Dari bagian lubang telinga si
cantik terdengar suara menggeram lirih.
Entah dari mana datangnya kini secara tak terduga di tangan si cantik ini telah
tergenggam sebilah golok tipis berbadan lebar dan memiliki ketajaman luar biasa.
Melihat golok di tangan lawannya Siwarana mau tak mau jadi ketakutan juga.

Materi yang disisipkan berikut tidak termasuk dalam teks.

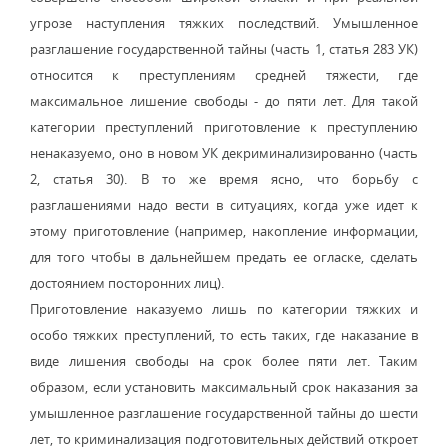
угрозе наступления тяжких последствий. Умышленное
разглашение государственной тайны (часть 1, статья 283 УК)
относится к преступлениям средней тяжести, где
максимальное лишение свободы - до пяти лет. Для такой
категории преступлений приготовление к преступлению
ненаказуемо, оно в новом УК декриминализированно (часть
2, статья 30). В то же время ясно, что борьбу с
разглашениями надо вести в ситуациях, когда уже идет к
этому приготовление (например, накопление информации,
для того чтобы в дальнейшем предать ее огласке, сделать
достоянием посторонних лиц).
Приготовление наказуемо лишь по категории тяжких и
особо тяжких преступлений, то есть таких, где наказание в
виде лишения свободы на срок более пяти лет. Таким
образом, если установить максимальный срок наказания за
умышленное разглашение государственной тайны до шести
лет, то криминализация подготовительных действий откроет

Apalagi saat itu Arwah Darah Senggini telah berjalan ke arahnya, tubuh si cantik
membungkuk. Golok di tangan berkelebat.
Siwarana yang menyangka si cantik hendak membelah punggungnya jelas tak
mempunyai kesempatan lain terkecuali memejamkan mata karena dia menyadari sejak
tadi telah gagal membebaskan diri dari pengaruh totokan lawannya.

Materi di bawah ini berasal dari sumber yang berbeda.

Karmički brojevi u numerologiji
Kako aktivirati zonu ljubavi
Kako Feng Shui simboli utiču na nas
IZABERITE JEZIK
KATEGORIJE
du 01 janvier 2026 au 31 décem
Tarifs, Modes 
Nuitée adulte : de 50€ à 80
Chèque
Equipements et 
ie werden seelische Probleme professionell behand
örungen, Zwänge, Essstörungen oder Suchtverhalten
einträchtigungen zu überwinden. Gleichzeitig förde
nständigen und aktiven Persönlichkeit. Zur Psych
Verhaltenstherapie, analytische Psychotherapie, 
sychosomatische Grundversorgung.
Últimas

Breet! Breet! Terdengar suara robeknya pakaian beberapa kali. Di lain saat baju hitam yang
dipakai oleh Siwarana jatuh di antara dua lengannya. Siwarana merasa tengkuknya
menjadi dingin, pemuda itu menggigil didera rasa takut yang amat sangat. Seumur
hidup baru kali ini dia merasa ketakutan seperti itu. Sebaliknya Arwah Darah
Senggini tertawa tergelak-gelak.
Begitu tawa angker si cantik
lenyap. Dari satu arah tepat di bagian lereng gunung mendadak sontak terdengar
ada satu suara berkata. "Manusia terkutuk yang mengaku bernama Wowor Baji Marani
bergelar Arwah Darah Senggini. Buat apa kau bersusah payah menguliti bocah
bungkuk itu" Kau ingin mendapatkan peta yang tersembunyi di bawah permukaan
kulit pemuda itu" Ha... ha... ha. Kau ini memang manusia paling tolol sedunia.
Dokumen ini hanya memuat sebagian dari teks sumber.